- Opening Delimiter -
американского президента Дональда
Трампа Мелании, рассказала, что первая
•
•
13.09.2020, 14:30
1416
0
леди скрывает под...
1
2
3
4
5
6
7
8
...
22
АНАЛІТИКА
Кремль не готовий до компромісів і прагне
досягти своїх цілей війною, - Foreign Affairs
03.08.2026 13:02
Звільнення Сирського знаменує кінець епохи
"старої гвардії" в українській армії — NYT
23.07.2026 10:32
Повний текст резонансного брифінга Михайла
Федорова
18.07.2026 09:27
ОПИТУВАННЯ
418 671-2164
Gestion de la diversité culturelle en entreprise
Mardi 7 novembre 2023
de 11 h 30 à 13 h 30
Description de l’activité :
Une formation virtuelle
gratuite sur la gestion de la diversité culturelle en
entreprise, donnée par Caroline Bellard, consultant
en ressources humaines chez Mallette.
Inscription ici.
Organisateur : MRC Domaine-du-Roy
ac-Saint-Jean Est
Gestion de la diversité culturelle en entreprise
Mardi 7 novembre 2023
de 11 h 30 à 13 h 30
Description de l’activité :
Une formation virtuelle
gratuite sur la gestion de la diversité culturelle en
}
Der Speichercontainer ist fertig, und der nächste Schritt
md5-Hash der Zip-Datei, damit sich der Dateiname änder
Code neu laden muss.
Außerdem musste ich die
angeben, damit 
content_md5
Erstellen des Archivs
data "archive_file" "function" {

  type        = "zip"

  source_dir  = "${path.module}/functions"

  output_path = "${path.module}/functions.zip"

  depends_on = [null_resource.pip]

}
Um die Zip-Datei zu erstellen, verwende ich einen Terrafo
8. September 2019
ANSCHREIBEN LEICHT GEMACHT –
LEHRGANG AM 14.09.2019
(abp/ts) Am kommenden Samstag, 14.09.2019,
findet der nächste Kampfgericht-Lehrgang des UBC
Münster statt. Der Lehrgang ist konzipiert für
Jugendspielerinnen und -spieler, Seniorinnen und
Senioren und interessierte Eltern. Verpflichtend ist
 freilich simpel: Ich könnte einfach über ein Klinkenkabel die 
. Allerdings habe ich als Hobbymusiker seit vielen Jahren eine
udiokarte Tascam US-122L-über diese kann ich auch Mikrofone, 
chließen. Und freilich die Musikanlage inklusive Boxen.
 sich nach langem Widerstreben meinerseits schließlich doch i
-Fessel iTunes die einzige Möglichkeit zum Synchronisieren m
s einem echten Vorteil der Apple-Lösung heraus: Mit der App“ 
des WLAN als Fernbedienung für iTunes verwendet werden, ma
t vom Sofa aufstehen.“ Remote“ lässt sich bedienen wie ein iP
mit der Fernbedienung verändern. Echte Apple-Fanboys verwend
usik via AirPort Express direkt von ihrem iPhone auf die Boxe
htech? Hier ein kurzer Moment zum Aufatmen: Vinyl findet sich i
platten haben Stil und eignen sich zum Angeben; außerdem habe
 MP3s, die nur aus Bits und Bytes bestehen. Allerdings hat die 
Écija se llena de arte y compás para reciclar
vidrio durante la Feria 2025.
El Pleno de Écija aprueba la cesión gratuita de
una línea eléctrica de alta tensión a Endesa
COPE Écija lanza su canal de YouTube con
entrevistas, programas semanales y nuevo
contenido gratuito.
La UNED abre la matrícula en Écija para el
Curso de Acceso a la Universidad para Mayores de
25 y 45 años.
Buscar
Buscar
- Closing Delimiter -
-- Directions --
Give the lines of the material above again, exactly, from its first line through the line that contains "Außerdem musste ich die" and no further.

-- Exercise answer --
американского президента Дональда
Трампа Мелании, рассказала, что первая
•
•
13.09.2020, 14:30
1416
0
леди скрывает под...
1
2
3
4
5
6
7
8
...
22
АНАЛІТИКА
Кремль не готовий до компромісів і прагне
досягти своїх цілей війною, - Foreign Affairs
03.08.2026 13:02
Звільнення Сирського знаменує кінець епохи
"старої гвардії" в українській армії — NYT
23.07.2026 10:32
Повний текст резонансного брифінга Михайла
Федорова
18.07.2026 09:27
ОПИТУВАННЯ
418 671-2164
Gestion de la diversité culturelle en entreprise
Mardi 7 novembre 2023
de 11 h 30 à 13 h 30
Description de l’activité :
Une formation virtuelle
gratuite sur la gestion de la diversité culturelle en
entreprise, donnée par Caroline Bellard, consultant
en ressources humaines chez Mallette.
Inscription ici.
Organisateur : MRC Domaine-du-Roy
ac-Saint-Jean Est
Gestion de la diversité culturelle en entreprise
Mardi 7 novembre 2023
de 11 h 30 à 13 h 30
Description de l’activité :
Une formation virtuelle
gratuite sur la gestion de la diversité culturelle en
}
Der Speichercontainer ist fertig, und der nächste Schritt
md5-Hash der Zip-Datei, damit sich der Dateiname änder
Code neu laden muss.
Außerdem musste ich die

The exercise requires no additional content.